* **PROBLEM DETAILS**:
Lift out each line of the data that holds "Government".

* **GIVEN INFORMATION**:
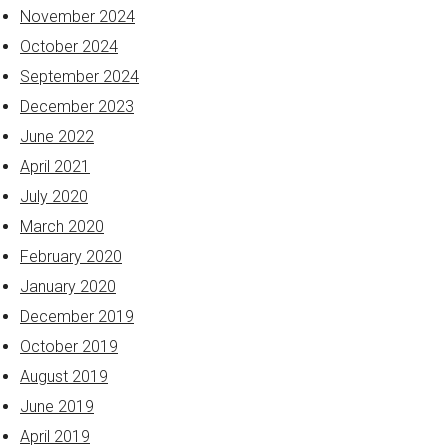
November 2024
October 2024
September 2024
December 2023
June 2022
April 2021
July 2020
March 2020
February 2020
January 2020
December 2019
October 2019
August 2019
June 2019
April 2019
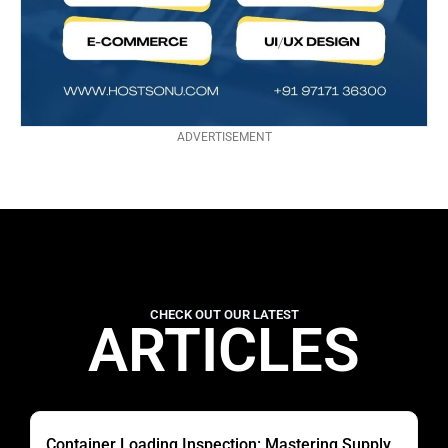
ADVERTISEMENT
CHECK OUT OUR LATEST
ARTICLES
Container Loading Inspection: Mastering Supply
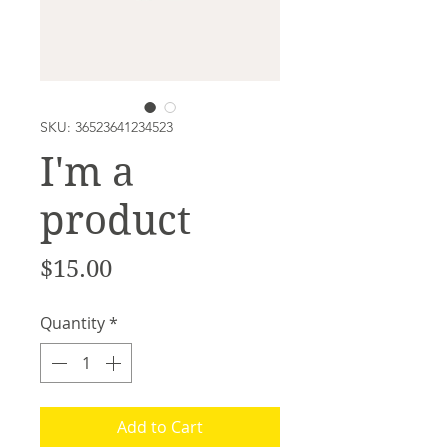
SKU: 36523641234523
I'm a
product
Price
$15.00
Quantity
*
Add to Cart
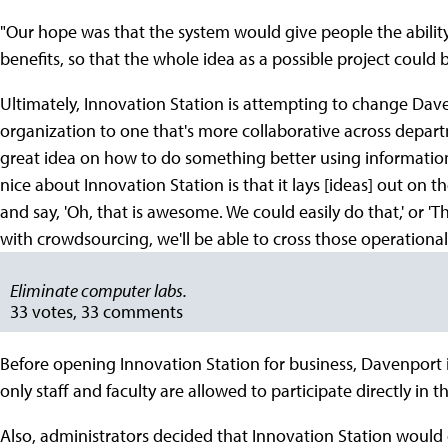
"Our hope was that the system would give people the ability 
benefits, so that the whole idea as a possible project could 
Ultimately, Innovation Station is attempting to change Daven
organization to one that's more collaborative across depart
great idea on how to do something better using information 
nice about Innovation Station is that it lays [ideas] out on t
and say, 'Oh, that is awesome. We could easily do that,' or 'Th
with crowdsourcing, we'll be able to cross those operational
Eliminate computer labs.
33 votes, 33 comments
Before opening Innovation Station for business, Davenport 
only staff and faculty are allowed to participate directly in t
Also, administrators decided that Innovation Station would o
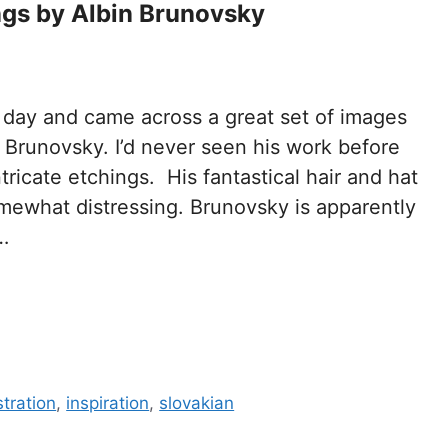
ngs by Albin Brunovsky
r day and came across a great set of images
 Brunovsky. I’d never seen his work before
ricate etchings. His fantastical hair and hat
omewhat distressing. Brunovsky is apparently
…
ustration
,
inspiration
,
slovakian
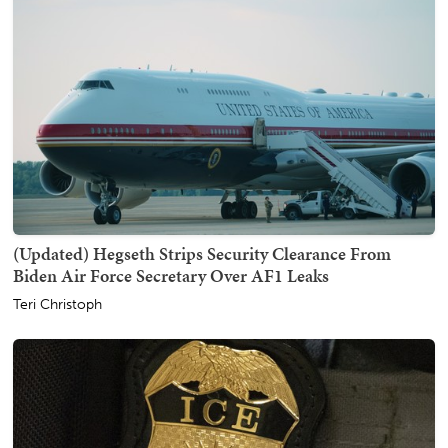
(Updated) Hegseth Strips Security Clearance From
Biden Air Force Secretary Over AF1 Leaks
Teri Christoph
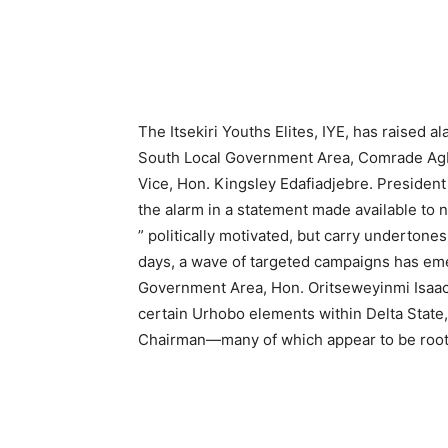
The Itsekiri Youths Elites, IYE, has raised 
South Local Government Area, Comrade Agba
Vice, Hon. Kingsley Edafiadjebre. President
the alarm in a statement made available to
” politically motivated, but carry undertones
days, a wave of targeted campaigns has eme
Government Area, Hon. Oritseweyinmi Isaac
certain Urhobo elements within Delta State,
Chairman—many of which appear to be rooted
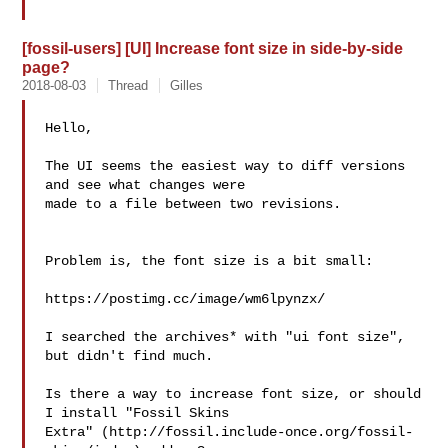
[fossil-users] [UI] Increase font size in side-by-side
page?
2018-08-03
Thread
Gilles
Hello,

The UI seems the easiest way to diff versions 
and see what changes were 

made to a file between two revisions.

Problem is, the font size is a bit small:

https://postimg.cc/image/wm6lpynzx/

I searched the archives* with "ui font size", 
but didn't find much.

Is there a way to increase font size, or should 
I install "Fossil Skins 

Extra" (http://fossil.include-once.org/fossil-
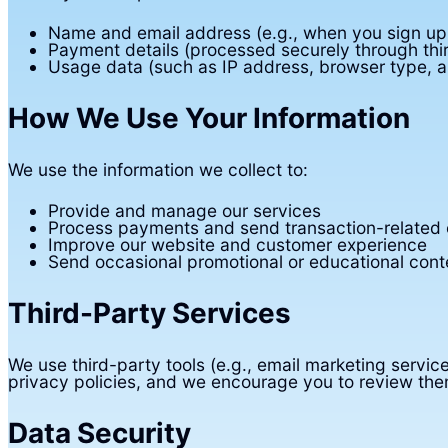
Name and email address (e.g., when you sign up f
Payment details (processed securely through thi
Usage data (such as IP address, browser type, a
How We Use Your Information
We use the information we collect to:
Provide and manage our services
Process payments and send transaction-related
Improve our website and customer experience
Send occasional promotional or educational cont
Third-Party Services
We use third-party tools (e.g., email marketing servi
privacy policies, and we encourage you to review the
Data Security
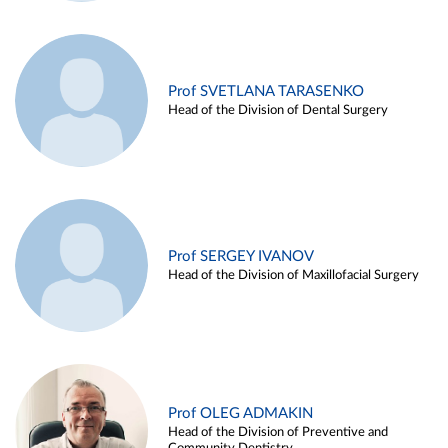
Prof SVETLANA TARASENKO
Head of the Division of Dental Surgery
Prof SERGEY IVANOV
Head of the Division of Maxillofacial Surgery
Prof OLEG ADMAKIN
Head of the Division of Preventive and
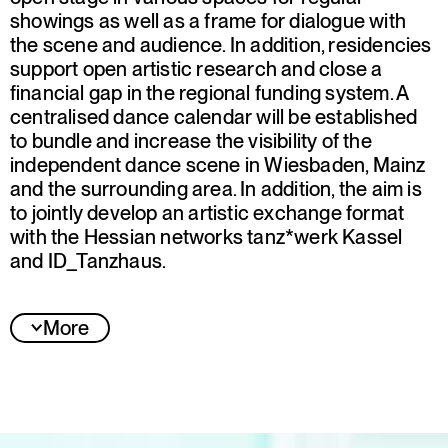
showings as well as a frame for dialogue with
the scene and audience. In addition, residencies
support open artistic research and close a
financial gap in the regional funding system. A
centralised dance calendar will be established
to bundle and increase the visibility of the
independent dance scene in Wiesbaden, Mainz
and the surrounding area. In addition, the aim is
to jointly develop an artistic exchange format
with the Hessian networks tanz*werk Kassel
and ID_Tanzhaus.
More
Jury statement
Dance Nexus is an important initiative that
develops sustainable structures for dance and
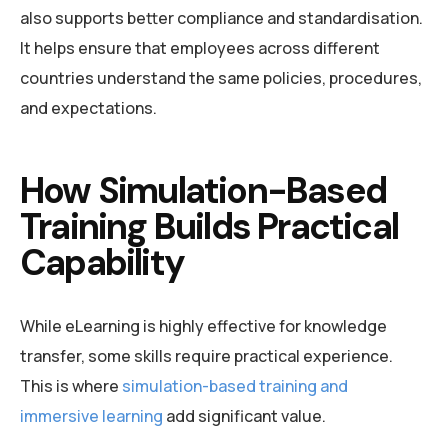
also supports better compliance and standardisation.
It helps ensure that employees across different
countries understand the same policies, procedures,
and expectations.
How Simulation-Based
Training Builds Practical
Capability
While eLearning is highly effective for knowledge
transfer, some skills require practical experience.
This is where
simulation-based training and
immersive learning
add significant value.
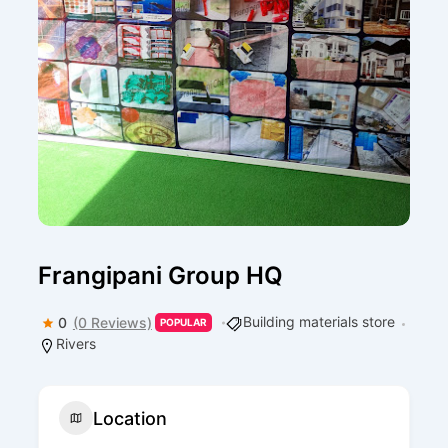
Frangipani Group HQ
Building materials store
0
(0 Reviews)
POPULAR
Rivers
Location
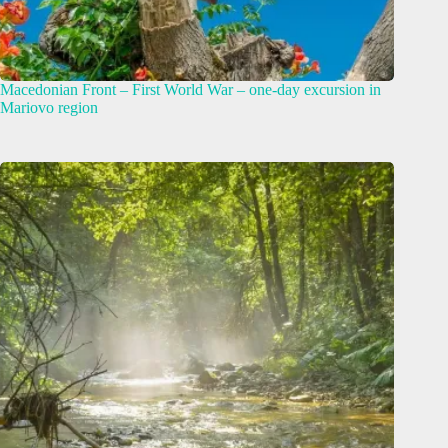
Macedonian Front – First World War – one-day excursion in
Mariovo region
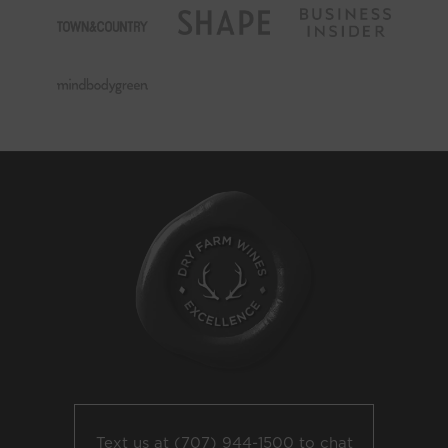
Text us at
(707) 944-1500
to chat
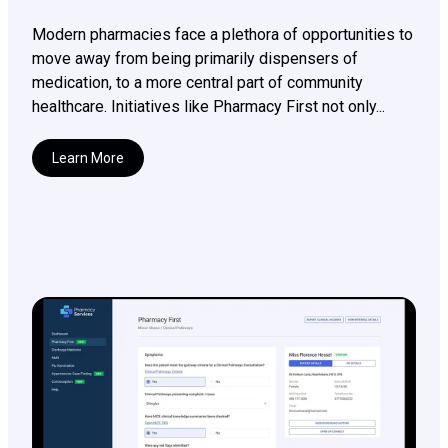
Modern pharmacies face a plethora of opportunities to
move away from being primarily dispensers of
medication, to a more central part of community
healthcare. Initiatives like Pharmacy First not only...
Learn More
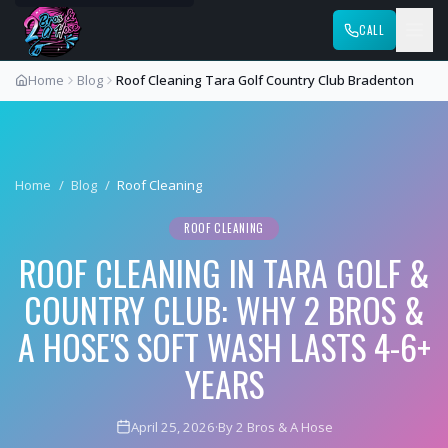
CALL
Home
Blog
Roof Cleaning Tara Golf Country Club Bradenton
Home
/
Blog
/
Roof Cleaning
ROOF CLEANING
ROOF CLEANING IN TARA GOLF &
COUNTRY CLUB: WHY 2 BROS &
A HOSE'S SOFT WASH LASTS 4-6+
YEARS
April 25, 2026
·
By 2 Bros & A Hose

* **EXERCISE RESULT**:
South Local Government Area, Comrade Agba
Government Area, Hon. Oritseweyinmi Isaac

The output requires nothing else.